# [SOLUCIONADO]Problema con Gentoo y Grub

## tsptoni

Buenas, 

Después de instalar un Gentoo en una máquina virtual para aprender cómo se hacía, decidí instalarlo en mi propio PC. En la máquina virtual no he tenido ningún problema con el Grub, pero sí en mi PC. Explico:

He instalado 2 veces Gentoo en mi PC, en una de ellas no instalé el grub puesto que quiero usar el que tengo en mi partición de Ubuntu, y aunque Ubuntu con un # sudo update-grub me reconocia la particion 8 de Gentoo, al iniciar el PC, no me lo muestra el Grub y no puedo iniciarlo.

La segunda vez, instalé el Grub en Gentoo, y de igual modo luego fui a Ubuntu para reconocer la partición, y lo mismo, reconoce la partición 8 pero cuando inicio el PC no aparece Gentoo entre las opciones del Grub.

Adjunto una imagen de la actualizacion de Grub desde Ubuntu:

[IMG]http://img682.imageshack.us/img682/4242/pantallazoda.th.png[/IMG]

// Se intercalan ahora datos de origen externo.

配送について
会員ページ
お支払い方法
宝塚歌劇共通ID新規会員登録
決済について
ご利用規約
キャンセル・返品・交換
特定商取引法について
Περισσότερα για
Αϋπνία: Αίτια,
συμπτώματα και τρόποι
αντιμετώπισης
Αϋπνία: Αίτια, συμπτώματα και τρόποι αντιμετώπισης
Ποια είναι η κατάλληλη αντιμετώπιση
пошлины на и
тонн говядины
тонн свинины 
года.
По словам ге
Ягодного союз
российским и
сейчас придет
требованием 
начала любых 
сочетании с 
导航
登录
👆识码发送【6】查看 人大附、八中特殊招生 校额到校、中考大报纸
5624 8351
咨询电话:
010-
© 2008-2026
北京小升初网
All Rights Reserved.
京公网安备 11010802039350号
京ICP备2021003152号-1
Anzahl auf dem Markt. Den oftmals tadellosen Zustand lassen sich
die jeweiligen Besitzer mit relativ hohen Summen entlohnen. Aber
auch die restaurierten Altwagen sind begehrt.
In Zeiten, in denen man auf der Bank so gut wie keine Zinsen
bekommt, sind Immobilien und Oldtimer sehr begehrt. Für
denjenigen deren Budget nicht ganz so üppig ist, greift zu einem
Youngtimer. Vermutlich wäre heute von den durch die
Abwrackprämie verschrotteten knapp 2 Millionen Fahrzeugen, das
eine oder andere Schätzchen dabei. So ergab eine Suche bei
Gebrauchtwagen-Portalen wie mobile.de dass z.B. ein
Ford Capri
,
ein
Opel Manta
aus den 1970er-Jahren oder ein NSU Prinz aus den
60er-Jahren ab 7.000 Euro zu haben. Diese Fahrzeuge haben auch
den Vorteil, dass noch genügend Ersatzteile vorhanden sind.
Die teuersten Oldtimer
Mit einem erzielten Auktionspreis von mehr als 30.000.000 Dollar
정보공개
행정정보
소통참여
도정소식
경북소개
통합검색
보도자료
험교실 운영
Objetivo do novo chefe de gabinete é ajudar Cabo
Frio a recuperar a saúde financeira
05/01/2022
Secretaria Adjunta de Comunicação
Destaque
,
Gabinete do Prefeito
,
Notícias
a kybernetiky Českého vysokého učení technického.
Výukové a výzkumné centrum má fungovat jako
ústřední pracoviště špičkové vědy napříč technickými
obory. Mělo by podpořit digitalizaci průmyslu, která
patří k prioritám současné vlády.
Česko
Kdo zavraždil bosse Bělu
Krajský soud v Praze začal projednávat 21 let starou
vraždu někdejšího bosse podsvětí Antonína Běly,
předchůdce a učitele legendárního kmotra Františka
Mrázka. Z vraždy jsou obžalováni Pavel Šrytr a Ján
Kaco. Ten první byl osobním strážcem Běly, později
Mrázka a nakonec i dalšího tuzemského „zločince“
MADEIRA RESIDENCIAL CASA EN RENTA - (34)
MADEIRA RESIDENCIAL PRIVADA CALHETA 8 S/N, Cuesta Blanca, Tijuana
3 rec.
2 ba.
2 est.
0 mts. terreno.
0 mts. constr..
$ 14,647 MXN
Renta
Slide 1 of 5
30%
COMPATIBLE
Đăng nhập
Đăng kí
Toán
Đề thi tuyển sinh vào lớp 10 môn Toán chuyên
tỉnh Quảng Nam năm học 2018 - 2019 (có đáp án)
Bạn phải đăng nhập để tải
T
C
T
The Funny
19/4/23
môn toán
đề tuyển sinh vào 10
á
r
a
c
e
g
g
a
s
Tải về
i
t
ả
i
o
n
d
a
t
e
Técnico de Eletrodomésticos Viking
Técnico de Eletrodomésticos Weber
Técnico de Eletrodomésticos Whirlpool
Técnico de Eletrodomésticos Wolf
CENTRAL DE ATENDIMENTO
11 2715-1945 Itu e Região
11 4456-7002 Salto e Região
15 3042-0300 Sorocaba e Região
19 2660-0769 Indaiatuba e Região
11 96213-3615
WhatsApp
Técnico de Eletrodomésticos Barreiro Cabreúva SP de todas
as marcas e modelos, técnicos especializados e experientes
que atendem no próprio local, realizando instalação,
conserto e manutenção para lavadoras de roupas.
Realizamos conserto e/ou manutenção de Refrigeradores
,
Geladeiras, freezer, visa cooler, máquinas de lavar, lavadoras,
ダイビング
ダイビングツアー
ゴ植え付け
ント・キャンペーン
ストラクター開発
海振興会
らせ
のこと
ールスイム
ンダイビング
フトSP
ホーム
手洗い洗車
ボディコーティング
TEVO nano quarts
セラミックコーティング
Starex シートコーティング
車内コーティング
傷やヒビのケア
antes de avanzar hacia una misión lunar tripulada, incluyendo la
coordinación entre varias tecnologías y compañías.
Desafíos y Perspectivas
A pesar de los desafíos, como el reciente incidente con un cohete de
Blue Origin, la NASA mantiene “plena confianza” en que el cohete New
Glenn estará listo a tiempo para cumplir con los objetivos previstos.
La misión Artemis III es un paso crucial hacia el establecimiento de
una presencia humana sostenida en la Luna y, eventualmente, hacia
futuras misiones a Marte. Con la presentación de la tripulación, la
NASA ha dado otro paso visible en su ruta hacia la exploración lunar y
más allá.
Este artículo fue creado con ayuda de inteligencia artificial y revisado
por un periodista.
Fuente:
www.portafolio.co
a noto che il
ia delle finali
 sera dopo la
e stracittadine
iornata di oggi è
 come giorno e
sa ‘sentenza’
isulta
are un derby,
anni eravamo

He probado a cargar directamente con el liveCD de Super Grub para arrancar la particion 8 (dónde se encuentra Gentoo), pero no la carga.

Saludos,

Antonio.Last edited by tsptoni on Sat Mar 20, 2010 5:06 pm; edited 1 time in total

----------

## pelelademadera

antes que nada, bienvenido a gentoo.

lo del grub es sencillo de solucionar. si ya hiciste la instalacion que es lo mas "heavy" si se quiere.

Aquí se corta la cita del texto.